My Dad is not and was not perfect.  None of us are.  And he didn’t know a computer from a cash register.  But, he knew that this was important to me and he probably didn’t even know why it was important to me.

He wrote me a check for that computer.  I’d be willing to bet a bit of money that there was not even money in the account to back that check when he wrote it, but when the check was deposited, it cleared.  I got my computer!  It was MY computer.

It came with a few tapes from a monthly computer-based magazine called Cursor.  On these tapes came games and demos and applications.  Importantly to me, most were written in BASIC, the language that came with the Commodore PET.  By running those programs and looking at listings of the programs, I could learn programming.  And I did learn programming!  I absorbed every issue with the intensity that only an obsessed teenager is capable.

I certainly didn’t know how to talk with girls, but I knew how to talk to that computer!

And, the best part for a 15-year old looking for *something* that he could control in his life, that computer would do EXACTLY what I told it to do, whether it was right or wrong, it did it.

Now, that computer did have issues.  I mentioned the chassis that lifted so you could access the board inside.  Dropping from the underside of the monitor was a large bundle of wires that socketed on the board for the video.  Turns out the Commodore PET was a bit notorious for having a flakey connection to the video.  This occasionally necessitated me lifting the hood and re-seating the video connector solidly to improve the connection and then having to reboot (turn it off and on again).

Looking back, I wish I had been able to hold on to that computer.  I spent most of the next three years with it, learning its ins and outs.  But, in the end, I was swayed by the latest home computer from Commodore, the VIC-20 because it had COLOR!

I ended up selling the Commodore PET for the same $300 I was able to buy it for (with my Dad’s help – Thanks Dad!).

In all likelihood I would have ended up on this career path anyway, but there’s no question that having access to my own computer at home to obsess over started me on the path that I remain on to this day.

It goes without saying that my Dad believing in me and taking a chance on me and loosening our agreement and helping me get that computer made an immense impression on me.  I appreciate it to this day!

Categories: Writing

3 Comments

Dunx · January 28, 2013 at 8:22 am

Grand story that – thank you for sharing it. You got your first computer the same age I got mine.

Simon · February 2, 2013 at 3:45 pm

Darrin, Great story – thanks for sharing.
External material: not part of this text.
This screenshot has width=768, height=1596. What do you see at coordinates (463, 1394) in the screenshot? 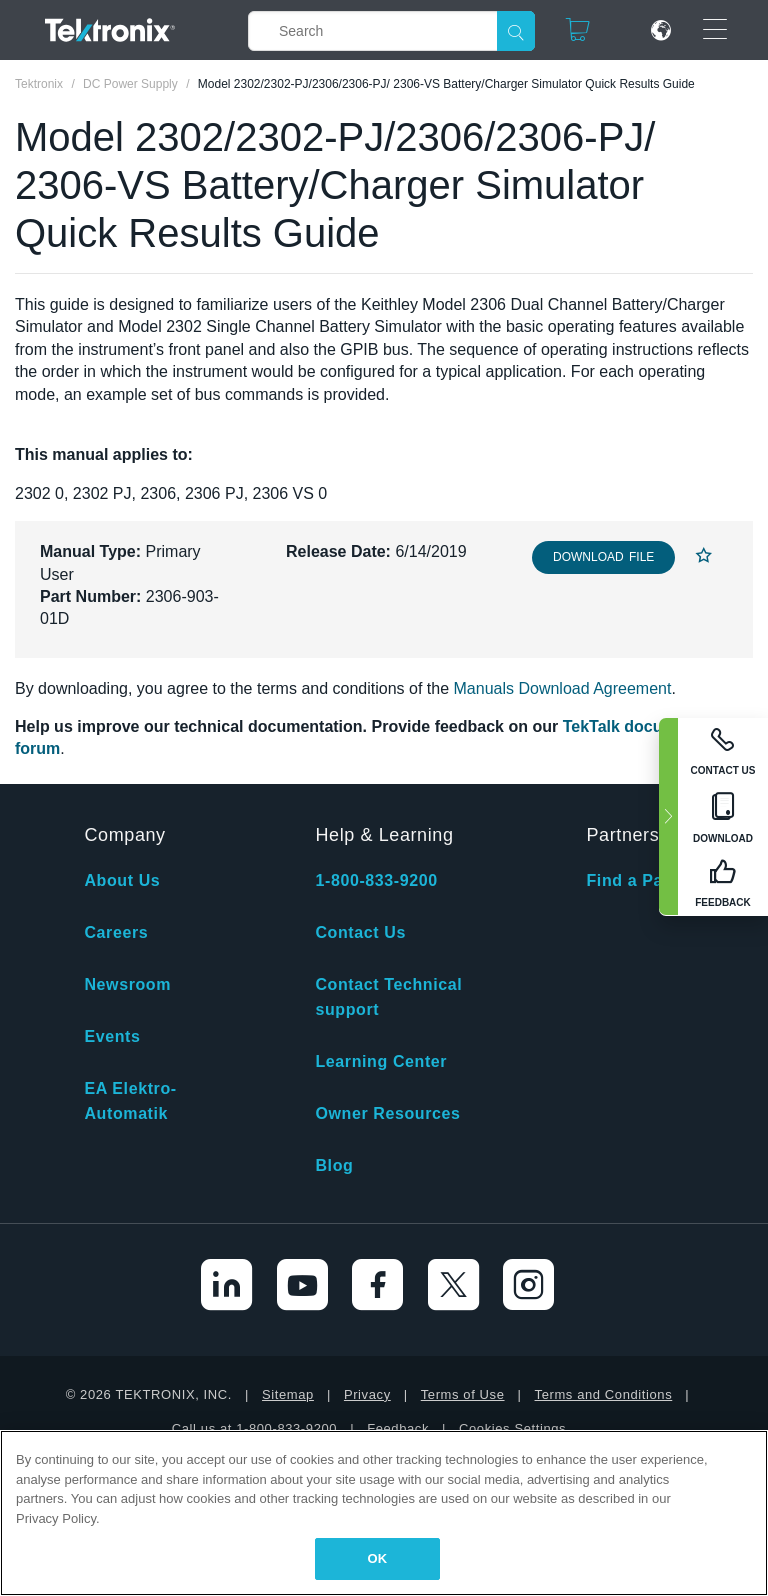
I see `Terms of Use` at bounding box center [463, 1394].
I just love paying it back to my Mum and Dad with technology that improves their lives. My simple thank you for their faith in their crazy son asking for bizarre gadgets and gear for Christmas and Birthdays. You and me and all our friends and colleagues are part of history, even though we certainly didn’t realize it at the time. I wonder what technology we are currently using or developing and about to discard for a newer, brighter incarnation that we’ll regret losing 30 years from now.

    Darrin · February 3, 2013 at 4:20 pm

    That’s a great point, Simon and definitely part of what I can offer to thank my parents for encouraging their kid towards something they didn’t really even understand that well.
    Also, in another way, we provide a bridge to our kids between their world and what was a pretty amazing transitional period in the birth of personal computing. Whether explaining the reason and existence of rotary dials, 8-track tapes or computers with memory and storage measure in kilobytes instead of gigabytes, we were there during an amazing period though it seemed so normal at the time!